Early on, when I saw calls for rethinking the restaurant industry, I saw some of the people making them as wishful; they were considering the industry in isolation. (There has been some very smart, insightful writing about this that doesn’t do that, from people like Tunde Wey and Alicia Kennedy, and I think everyone should go read Tunde’s essay and consider it when eating out. Marian Bull, who writes for us at Grub Street, wrote about blowing up the restaurant industry in The New Republic, too, and I’m sure there are many others. I apologize to those I’m forgetting at the moment.)
I don’t think the restaurant industry can be reimagined without broader changes that go well beyond just restaurants. I don’t think that the problems and struggles of restaurant workers should be separated from gig workers or fast-food workers, the “Fight for 15” campaign, or anyone else. I think part of the problem is obviously that restaurant workers don’t have a lot of visibility or a platform. There’s such a strong anti-union sentiment in the industry, this idea that unions aren’t right for restaurants — when in reality, the opposite is blatantly true.

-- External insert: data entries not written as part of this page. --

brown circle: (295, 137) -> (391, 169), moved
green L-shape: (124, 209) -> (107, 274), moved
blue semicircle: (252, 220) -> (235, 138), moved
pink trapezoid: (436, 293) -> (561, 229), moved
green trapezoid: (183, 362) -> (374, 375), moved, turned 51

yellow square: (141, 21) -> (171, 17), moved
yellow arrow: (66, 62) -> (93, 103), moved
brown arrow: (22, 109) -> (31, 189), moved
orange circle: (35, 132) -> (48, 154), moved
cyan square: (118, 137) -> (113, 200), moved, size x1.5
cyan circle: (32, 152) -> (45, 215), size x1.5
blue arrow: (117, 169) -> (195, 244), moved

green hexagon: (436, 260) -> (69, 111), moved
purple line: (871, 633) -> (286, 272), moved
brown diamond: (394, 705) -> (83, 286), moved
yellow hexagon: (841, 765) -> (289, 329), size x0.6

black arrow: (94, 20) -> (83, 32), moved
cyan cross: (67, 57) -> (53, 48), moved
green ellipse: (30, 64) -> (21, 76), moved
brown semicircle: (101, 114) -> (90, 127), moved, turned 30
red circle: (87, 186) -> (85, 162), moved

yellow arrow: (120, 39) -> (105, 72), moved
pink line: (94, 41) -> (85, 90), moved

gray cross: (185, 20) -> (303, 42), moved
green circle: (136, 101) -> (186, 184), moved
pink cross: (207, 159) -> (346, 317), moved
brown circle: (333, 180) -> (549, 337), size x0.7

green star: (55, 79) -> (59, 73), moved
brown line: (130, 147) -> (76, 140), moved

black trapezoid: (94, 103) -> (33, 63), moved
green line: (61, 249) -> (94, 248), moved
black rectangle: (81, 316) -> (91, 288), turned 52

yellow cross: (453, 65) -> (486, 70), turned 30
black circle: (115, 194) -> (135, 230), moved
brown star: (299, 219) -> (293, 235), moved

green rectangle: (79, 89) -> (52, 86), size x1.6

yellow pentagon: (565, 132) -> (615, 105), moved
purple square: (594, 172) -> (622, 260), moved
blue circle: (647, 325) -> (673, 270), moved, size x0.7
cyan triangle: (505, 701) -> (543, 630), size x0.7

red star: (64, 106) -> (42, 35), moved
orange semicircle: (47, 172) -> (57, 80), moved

I should add something, too, which is that there are people operating within the industry who are trying to enact change, do things differently, like Amanda Cohen or Clare Sprouse or Reem Assil. And you’ve had some worker organizations sprout up, like the Service Workers Coalition and the Restaurant Workers Council, which is calling for unionization of the industry. Not to mention the people who have been focused on feeding protesters, like Channing Centeno here in NYC and Riot Ribs in Portland, whose volunteers have been teargassed, arrested, and assaulted. All of this reevaluation is happening right now, but it’s not because of anything new. We just haven’t placed as much consideration on a lot of important issues as we should.